**Dataset extract**.
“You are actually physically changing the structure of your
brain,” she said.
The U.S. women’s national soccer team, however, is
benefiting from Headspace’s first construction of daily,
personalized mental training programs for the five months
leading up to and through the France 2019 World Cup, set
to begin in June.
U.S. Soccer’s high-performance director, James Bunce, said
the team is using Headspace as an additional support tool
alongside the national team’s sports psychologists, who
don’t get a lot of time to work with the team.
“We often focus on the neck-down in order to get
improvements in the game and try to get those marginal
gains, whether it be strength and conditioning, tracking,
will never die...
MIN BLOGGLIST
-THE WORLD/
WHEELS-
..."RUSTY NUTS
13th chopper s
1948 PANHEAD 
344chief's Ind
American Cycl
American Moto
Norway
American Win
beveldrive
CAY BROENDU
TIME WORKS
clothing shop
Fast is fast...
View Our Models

* * *

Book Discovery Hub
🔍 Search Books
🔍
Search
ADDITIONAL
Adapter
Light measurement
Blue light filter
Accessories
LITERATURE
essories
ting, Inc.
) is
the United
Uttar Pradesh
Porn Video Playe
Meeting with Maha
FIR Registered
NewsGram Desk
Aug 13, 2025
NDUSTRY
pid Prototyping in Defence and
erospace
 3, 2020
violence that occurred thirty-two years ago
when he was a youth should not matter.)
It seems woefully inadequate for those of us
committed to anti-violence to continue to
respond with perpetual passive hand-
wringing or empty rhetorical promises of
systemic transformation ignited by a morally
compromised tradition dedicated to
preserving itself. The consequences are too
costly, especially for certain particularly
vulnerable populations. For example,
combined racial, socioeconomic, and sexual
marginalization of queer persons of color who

---

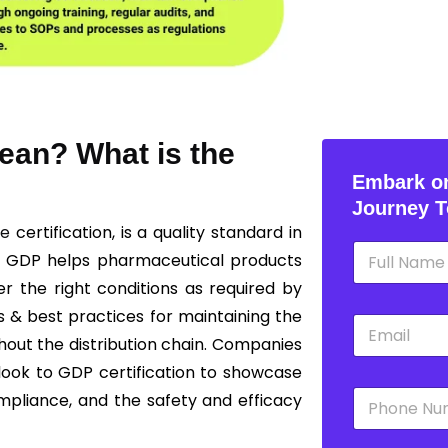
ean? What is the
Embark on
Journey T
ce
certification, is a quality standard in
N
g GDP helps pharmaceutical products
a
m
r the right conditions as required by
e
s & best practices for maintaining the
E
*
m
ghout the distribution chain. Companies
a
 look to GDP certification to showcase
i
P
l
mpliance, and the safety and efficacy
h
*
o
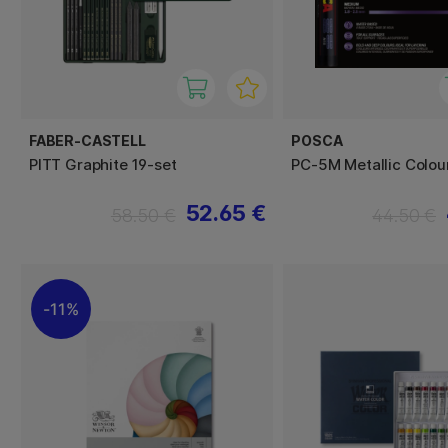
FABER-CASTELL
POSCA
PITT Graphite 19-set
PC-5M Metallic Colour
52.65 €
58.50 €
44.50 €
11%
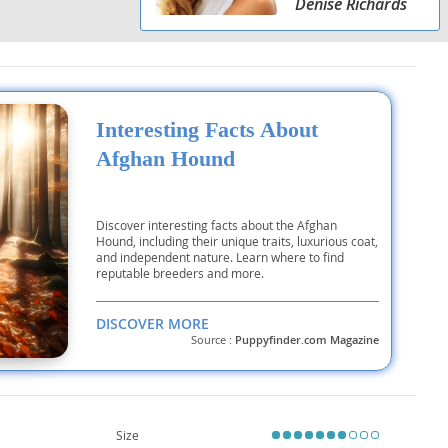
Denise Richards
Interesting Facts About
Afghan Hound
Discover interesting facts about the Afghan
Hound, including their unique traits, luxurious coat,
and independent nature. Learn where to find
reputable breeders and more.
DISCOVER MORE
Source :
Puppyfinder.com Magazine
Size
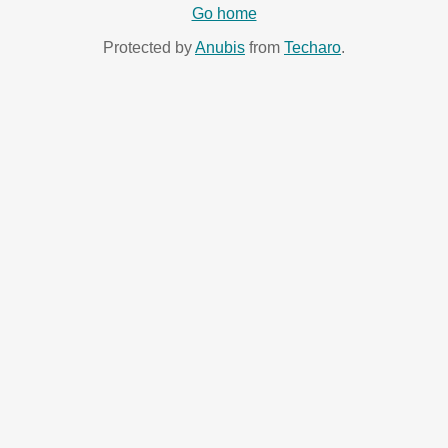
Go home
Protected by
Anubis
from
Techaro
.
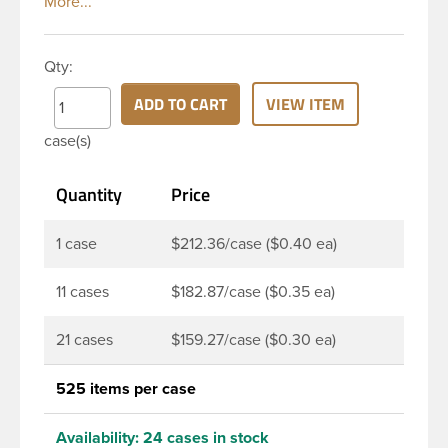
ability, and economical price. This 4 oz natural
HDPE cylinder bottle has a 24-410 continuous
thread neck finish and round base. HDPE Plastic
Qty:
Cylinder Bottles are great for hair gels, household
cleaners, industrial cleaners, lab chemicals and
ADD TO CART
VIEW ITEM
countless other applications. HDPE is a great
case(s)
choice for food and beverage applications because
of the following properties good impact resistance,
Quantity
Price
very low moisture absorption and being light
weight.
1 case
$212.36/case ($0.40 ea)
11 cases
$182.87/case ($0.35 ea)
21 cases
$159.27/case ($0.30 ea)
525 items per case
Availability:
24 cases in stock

**Work order**. Some lines of the records may contain the string "certification". State how many do, as a number alone.

**Written reply**. 2